Since the 1970s, this historic town near the ancient city of Troy, has become one of Türkiye’s prime industrial hubs, home to oil refineries, a liquefied natural gas plant and iron-steel furnaces. These highly polluting industries have helped transform the area into a notorious hotspot of carcinogenic contamination. But another key culprit lies just out of sight, hidden at the bay’s edge: shipbreaking.
Aliağa is the world’s fourth destination for decaying oil rigs, container carriers and cruise ships. According to the Brussels-based NGO Shipbreaking Platform, at least 2,224 vessels have been dismantled there over the past 15 years, spewing out billions of tons of scrap metal, along with oil from the guts of rusty tankers, old electric wires, asbestos-based insulants and thousands of liters of bilge and ballast water.
Locals know better than to eat the fish caught in Aliağa’s waters, which receive a toxic cocktail of pollution from the shipyards, a fisher and a shipbreaker told Mongabay. “They say even the fish is inedible here because it smells like shipbreaking,” the shipbreaker said. Yet this doesn’t stop people from selling fish in the town’s many seashore restaurants.
A destination for European ships
Despite the area’s dramatic pollution levels, and authorities’ abysmal track record of monitoring it and releasing data, Aliağa became a legal destination for European scrap ships in late 2018, when several of its yards were added to a list of facilities approved by the EC to recycle vessels flagged to EU countries. As of July 2024, the list totals 44 yards, including 11 in Türkiye and one in the U.S.
The decision to include Turkish yards came from Europe favoring a lenient “more carrots than sticks” approach, according to Aslı Odman, a lecturer at the Mimar Sinan Fine Arts University and member of Türkiye’s Health and Safety Labor Watch (İSİG), an umbrella organization of labor rights activists that monitors Aliağa. “Let’s let them in and see how they change,” is how she summarized Europe’s approach.

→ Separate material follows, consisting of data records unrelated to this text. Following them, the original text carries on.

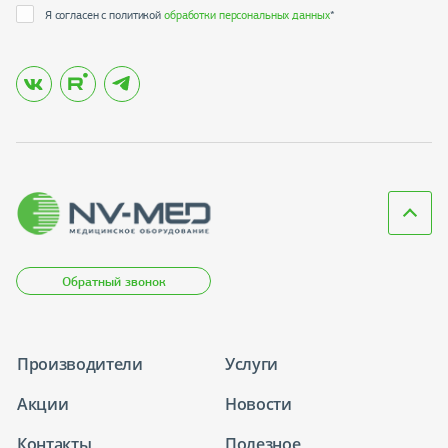
Я согласен с политикой
обработки персональных данных
*
Обратный звонок
Производители
Услуги
Акции
Новости
Контакты
Полезное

According to Robin des Bois, a French NGO that participated in consultations with the EU at the time, the move was also meant to give shipowners a wider set of acceptable options for recycling, since Turkish yards offer better rates for scrapping than their European counterparts.
Five years onward, the EC maintains that including Turkish yards on this selective list helped raise local industry standards. “The inclusion of Turkish ship recycling yards in the EU list has led to improvements in these facilities and therefore has allowed to mitigate the externalities inherent to the ship recycling and prevent environmental degradation,” EC spokesperson Adalbert Jahnz told Mongabay.
Of the 11 EU-accredited shipyards contacted by Mongabay, only the Avşar Ship Recycling plant, which was accredited in 2020, responded to our queries. “Naturally, there are fundamental differences … between shipyards that are on the EU list and those that are not, especially concerning worker safety and environmental protection,” Avşar project manager Emre Aras said, pointing to workers’ safety equipment and practices around handling hazardous materials as key differences.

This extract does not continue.